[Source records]
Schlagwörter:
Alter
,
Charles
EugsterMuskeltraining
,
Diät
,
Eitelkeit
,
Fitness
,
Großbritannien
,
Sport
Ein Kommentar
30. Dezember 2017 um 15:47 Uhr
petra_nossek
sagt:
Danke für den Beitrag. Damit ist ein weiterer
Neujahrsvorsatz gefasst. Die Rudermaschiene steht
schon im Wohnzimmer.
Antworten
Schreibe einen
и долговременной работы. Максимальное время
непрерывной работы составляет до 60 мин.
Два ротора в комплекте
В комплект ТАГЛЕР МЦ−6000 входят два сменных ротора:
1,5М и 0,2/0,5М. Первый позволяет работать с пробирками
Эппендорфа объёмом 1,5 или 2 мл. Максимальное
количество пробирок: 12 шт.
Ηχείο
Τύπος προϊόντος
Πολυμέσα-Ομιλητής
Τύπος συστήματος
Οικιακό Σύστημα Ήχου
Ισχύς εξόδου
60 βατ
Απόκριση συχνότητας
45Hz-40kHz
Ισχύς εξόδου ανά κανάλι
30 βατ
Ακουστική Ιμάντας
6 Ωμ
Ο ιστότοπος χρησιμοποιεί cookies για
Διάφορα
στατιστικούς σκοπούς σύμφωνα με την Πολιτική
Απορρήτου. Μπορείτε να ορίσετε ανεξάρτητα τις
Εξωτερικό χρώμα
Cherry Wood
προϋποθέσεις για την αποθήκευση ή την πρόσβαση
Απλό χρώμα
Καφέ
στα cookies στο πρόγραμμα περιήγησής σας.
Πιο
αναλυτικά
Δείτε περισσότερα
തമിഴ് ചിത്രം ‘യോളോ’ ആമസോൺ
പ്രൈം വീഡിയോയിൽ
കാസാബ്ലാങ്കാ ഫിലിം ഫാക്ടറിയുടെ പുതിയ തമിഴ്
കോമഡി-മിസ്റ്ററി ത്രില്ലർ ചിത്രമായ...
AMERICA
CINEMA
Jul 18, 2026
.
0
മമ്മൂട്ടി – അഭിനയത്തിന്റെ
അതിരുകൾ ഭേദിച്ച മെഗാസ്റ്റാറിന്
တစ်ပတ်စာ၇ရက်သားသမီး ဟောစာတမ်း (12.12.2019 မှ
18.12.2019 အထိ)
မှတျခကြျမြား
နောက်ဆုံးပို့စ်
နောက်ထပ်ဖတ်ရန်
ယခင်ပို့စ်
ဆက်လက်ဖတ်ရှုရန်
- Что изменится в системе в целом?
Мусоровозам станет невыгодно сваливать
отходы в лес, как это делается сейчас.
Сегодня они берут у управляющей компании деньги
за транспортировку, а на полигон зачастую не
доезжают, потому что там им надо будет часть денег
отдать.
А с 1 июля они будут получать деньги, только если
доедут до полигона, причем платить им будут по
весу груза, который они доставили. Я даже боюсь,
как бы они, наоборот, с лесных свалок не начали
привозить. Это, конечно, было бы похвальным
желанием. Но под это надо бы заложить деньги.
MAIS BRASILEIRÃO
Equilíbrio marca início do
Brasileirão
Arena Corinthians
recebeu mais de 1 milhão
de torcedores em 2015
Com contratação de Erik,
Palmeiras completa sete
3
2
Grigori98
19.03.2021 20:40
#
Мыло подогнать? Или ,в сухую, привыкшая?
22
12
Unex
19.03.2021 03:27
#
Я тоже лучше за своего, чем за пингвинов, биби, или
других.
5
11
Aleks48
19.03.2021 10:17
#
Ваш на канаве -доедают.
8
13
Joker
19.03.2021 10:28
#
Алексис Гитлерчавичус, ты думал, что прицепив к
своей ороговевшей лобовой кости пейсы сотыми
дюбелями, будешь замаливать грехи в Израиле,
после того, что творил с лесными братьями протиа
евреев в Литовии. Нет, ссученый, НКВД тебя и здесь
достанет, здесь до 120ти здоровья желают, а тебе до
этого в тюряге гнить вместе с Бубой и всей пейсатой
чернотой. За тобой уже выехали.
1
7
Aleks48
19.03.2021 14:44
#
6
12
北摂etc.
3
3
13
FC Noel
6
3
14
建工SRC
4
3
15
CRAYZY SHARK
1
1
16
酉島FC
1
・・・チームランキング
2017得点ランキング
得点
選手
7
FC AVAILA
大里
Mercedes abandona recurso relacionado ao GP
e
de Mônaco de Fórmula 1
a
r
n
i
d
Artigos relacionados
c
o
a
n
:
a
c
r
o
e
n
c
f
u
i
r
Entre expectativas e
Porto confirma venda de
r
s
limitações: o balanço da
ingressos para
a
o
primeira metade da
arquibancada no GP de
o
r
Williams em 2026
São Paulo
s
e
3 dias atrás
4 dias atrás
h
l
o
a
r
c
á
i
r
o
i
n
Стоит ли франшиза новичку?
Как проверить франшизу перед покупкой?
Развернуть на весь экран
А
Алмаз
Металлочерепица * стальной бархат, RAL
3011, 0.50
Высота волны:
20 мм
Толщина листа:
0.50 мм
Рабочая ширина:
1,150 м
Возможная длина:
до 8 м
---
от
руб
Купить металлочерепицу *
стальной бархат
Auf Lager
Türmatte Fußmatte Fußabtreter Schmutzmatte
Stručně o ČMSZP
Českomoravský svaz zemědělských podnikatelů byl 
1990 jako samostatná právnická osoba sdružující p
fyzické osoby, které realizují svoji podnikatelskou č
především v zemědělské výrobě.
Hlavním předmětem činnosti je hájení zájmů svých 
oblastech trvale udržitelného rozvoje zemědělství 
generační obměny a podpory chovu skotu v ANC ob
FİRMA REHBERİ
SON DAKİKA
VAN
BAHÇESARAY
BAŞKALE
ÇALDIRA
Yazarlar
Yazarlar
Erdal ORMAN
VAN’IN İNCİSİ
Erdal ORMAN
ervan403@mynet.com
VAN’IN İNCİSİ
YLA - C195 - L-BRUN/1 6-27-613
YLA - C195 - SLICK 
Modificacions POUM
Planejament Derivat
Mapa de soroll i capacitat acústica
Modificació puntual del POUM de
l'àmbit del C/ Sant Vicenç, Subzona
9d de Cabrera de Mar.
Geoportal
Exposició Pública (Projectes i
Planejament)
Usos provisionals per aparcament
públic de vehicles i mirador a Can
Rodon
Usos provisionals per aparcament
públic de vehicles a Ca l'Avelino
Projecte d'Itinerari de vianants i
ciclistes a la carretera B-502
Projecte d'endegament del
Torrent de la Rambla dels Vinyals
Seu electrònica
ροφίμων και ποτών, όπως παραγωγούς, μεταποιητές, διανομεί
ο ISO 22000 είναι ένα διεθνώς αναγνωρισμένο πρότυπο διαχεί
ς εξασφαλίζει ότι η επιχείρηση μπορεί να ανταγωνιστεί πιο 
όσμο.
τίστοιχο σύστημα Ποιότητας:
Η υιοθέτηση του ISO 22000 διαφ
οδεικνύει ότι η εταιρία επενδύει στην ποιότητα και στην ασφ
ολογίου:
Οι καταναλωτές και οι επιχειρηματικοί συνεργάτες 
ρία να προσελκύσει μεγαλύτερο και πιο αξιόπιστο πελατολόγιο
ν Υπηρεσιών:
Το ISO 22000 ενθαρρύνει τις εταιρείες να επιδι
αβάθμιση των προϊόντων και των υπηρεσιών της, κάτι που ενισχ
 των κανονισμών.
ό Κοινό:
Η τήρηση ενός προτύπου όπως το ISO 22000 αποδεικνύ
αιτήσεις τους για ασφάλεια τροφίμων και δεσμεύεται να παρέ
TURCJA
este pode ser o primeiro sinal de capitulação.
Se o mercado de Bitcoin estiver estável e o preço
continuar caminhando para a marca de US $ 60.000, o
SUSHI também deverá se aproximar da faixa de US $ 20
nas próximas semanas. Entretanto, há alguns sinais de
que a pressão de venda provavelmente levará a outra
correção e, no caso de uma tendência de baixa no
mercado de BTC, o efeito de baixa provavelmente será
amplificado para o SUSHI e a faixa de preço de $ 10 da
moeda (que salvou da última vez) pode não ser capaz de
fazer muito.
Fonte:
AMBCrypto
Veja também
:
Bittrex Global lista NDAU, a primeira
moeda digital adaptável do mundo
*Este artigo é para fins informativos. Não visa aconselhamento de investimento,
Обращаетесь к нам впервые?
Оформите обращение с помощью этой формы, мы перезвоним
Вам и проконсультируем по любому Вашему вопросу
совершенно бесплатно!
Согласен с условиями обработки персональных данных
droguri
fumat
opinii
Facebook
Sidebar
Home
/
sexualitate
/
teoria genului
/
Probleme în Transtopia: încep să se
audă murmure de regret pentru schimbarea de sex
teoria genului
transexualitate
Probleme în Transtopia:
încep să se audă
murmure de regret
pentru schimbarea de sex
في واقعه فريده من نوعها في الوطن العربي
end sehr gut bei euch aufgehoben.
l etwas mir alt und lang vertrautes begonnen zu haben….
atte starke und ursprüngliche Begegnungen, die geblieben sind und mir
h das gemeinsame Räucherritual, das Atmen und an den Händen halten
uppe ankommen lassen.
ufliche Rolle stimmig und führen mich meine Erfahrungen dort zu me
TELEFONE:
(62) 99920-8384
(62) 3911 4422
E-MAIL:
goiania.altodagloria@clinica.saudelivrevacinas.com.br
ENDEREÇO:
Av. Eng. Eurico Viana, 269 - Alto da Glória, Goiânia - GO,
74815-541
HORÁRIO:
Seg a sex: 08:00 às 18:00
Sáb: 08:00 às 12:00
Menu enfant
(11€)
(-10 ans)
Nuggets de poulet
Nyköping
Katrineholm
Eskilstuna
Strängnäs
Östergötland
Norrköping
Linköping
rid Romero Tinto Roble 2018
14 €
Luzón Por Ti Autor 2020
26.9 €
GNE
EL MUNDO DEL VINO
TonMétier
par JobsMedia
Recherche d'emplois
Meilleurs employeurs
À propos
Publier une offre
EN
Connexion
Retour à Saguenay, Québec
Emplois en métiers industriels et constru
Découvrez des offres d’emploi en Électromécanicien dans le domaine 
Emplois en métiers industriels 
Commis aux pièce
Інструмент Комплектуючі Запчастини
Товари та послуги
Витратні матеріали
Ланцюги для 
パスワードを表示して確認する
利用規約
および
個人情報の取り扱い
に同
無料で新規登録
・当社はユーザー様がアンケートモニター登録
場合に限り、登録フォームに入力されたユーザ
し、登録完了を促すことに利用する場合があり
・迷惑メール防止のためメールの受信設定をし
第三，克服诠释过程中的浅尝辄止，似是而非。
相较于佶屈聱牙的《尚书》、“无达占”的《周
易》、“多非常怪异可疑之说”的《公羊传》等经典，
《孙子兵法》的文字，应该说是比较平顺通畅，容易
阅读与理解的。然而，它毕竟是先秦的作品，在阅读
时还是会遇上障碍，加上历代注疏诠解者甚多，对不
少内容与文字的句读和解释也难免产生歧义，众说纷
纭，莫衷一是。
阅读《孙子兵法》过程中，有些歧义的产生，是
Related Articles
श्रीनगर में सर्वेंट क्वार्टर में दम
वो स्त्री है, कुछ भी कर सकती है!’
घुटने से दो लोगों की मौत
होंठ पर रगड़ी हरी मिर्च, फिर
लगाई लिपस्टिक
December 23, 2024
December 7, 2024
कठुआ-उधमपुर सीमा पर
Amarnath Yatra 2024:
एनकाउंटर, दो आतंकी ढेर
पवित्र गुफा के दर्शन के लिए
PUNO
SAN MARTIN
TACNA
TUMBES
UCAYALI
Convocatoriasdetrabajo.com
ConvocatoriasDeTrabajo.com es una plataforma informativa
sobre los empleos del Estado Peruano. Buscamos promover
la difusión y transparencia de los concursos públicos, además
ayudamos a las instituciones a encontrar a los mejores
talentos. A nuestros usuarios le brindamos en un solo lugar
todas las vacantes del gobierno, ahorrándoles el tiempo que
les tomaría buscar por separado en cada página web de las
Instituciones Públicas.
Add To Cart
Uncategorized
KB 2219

### THE TASK
Using the records above, restate word for word the lines from the one with "евреев в Литовии." through the one with "1990 jako samostatná", both included.

### YOUR SOLUTION
евреев в Литовии. Нет, ссученый, НКВД тебя и здесь
достанет, здесь до 120ти здоровья желают, а тебе до
этого в тюряге гнить вместе с Бубой и всей пейсатой
чернотой. За тобой уже выехали.
1
7
Aleks48
19.03.2021 14:44
#
6
12
北摂etc.
3
3
13
FC Noel
6
3
14
建工SRC
4
3
15
CRAYZY SHARK
1
1
16
酉島FC
1
・・・チームランキング
2017得点ランキング
得点
選手
7
FC AVAILA
大里
Mercedes abandona recurso relacionado ao GP
e
de Mônaco de Fórmula 1
a
r
n
i
d
Artigos relacionados
c
o
a
n
:
a
c
r
o
e
n
c
f
u
i
r
Entre expectativas e
Porto confirma venda de
r
s
limitações: o balanço da
ingressos para
a
o
primeira metade da
arquibancada no GP de
o
r
Williams em 2026
São Paulo
s
e
3 dias atrás
4 dias atrás
h
l
o
a
r
c
á
i
r
o
i
n
Стоит ли франшиза новичку?
Как проверить франшизу перед покупкой?
Развернуть на весь экран
А
Алмаз
Металлочерепица * стальной бархат, RAL
3011, 0.50
Высота волны:
20 мм
Толщина листа:
0.50 мм
Рабочая ширина:
1,150 м
Возможная длина:
до 8 м
---
от
руб
Купить металлочерепицу *
стальной бархат
Auf Lager
Türmatte Fußmatte Fußabtreter Schmutzmatte
Stručně o ČMSZP
Českomoravský svaz zemědělských podnikatelů byl 
1990 jako samostatná právnická osoba sdružující p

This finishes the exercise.